The "Complete" Bifurcation Diagram

In the picture on the right, the orbit and bifurcation diagrams have been superimposed. The familiar orbit diagram appears in purple. The orbit diagram shows for which values of c the function f(x)=x^2+c has an attracting cycle, and for which values of c the function exhibits chaotic behavior. (the picture is tempermental: if it doesn't load properly, scroll down and back up - it may fix itself; or hit the "Reload" button a couple times. sorry.)

In a short-term course at Bates, we produced an algorithm that shows the locations of all attracting and repelling points for each c value, and the resulting picture is called the "(Complete) Bifurcation Diagram". You can see part of it represented by the square dots in the figure.
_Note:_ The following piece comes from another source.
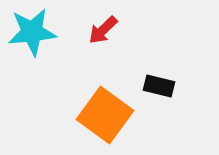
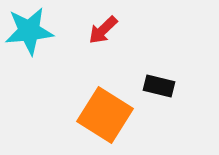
cyan star: moved 3 px left, 1 px up
orange square: rotated 4 degrees counterclockwise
By "part of it", we mean we asked the computer to only show points of period 6 or less, since the higher the period, the more crowded the picture becomes. In the next figure, we will explain what the colors mean. Even if you are unfamiliar with the terms "attracting" and "repelling cycles", you can still see that the two diagrams present quite different types of information. The two diagrams coincide whenever the orbit diagram shows an attracting cycle; where they don't coincide the bifurcation diagram shows repelling cycles. In some sense then, there are "a lot more" repelling points than there are attracting ones.

Our second image shows only the (Complete) Bifurcation Diagram, and then again only for points of periods 6 or less. Points of the same color represent points of the same prime period.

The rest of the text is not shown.